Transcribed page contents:
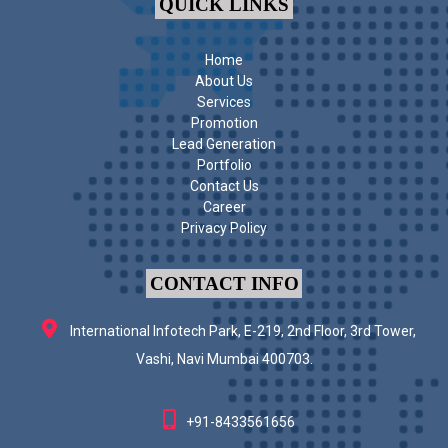
QUICK LINKS
Home
About Us
Services
Promotion
Lead Generation
Portfolio
Contact Us
Career
Privacy Policy
CONTACT INFO
International Infotech Park, E-219, 2nd Floor, 3rd Tower,
Vashi, Navi Mumbai 400703.
+91-8433561656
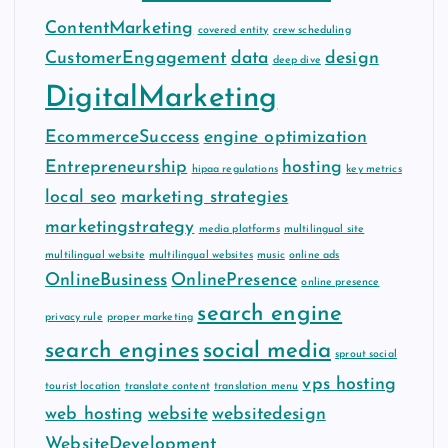
ContentMarketing
covered entity
crew scheduling
CustomerEngagement
data
design
deep dive
DigitalMarketing
EcommerceSuccess
engine optimization
Entrepreneurship
hosting
hipaa regulations
key metrics
local seo
marketing strategies
marketingstrategy
media platforms
multilingual site
multilingual website
multilingual websites
music
online ads
OnlineBusiness
OnlinePresence
online presence
search engine
privacy rule
proper marketing
search engines
social media
sprout social
vps hosting
tourist location
translate content
translation menu
web hosting
website
websitedesign
WebsiteDevelopment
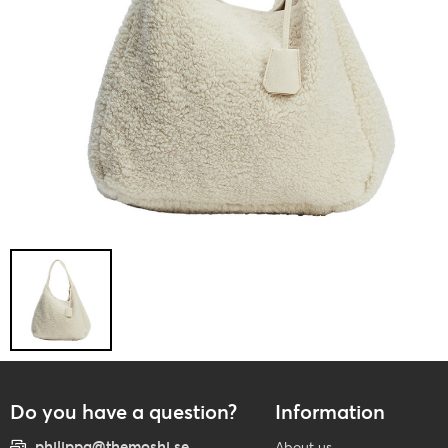
Do you have a question?
Information
philippa@themoshi.se
About us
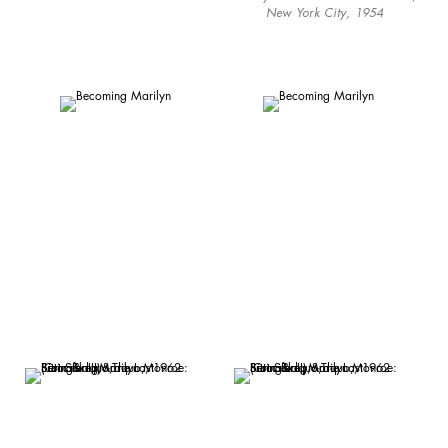
New York City, 1954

- **Brief**
An exact copy of the lines from the one with "web hosting" through the last line of the records, inclusive, is required, with all pictures left out.

- **Result**
web hosting
website
websitedesign
WebsiteDevelopment
Do you have a question?
Information
philippa@themoshi.se
About us
New York City, 1954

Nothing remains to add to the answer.